What you need to do - What you return must match the records below character for character, except that no picture appears.

⟨

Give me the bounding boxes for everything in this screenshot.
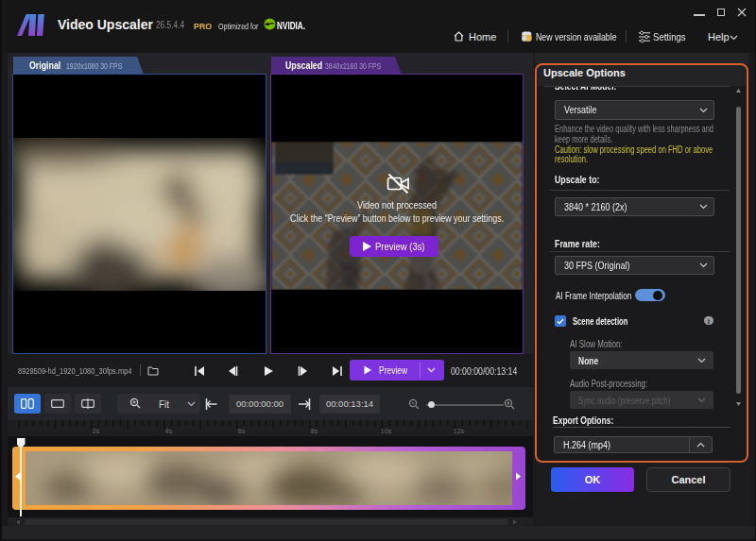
svg-text:6s: 6s [238, 428, 246, 434]
svg-text:4s: 4s [165, 428, 173, 434]
svg-text:12s: 12s [454, 428, 465, 434]
svg-text:8s: 8s [311, 428, 318, 434]
svg-text:2s: 2s [93, 428, 100, 434]
svg-text:10s: 10s [381, 428, 392, 434]
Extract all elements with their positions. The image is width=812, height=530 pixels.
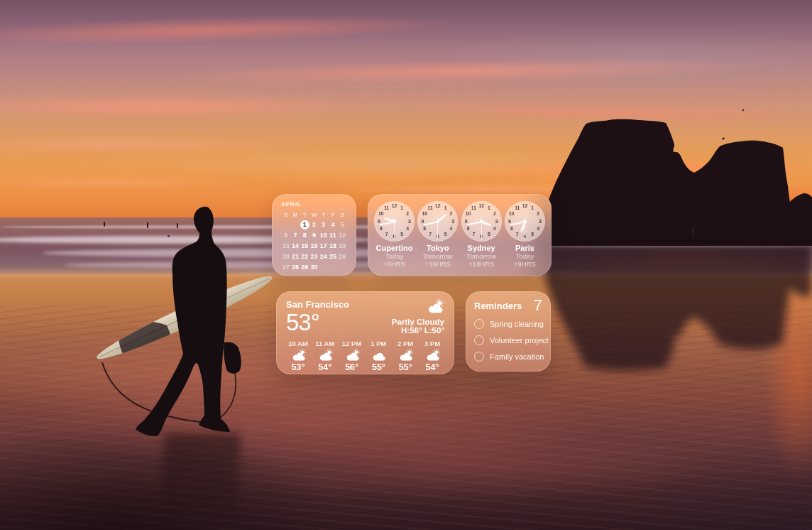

⟩

Solution to this task -
Give me the bounding boxes for everything in this screenshot.
svg-text:6s: 6s [238, 428, 246, 434]
svg-text:4s: 4s [165, 428, 173, 434]
svg-text:12s: 12s [454, 428, 465, 434]
svg-text:8s: 8s [311, 428, 318, 434]
svg-text:2s: 2s [93, 428, 100, 434]
svg-text:10s: 10s [381, 428, 392, 434]
Extract all elements with their positions. The image is width=812, height=530 pixels.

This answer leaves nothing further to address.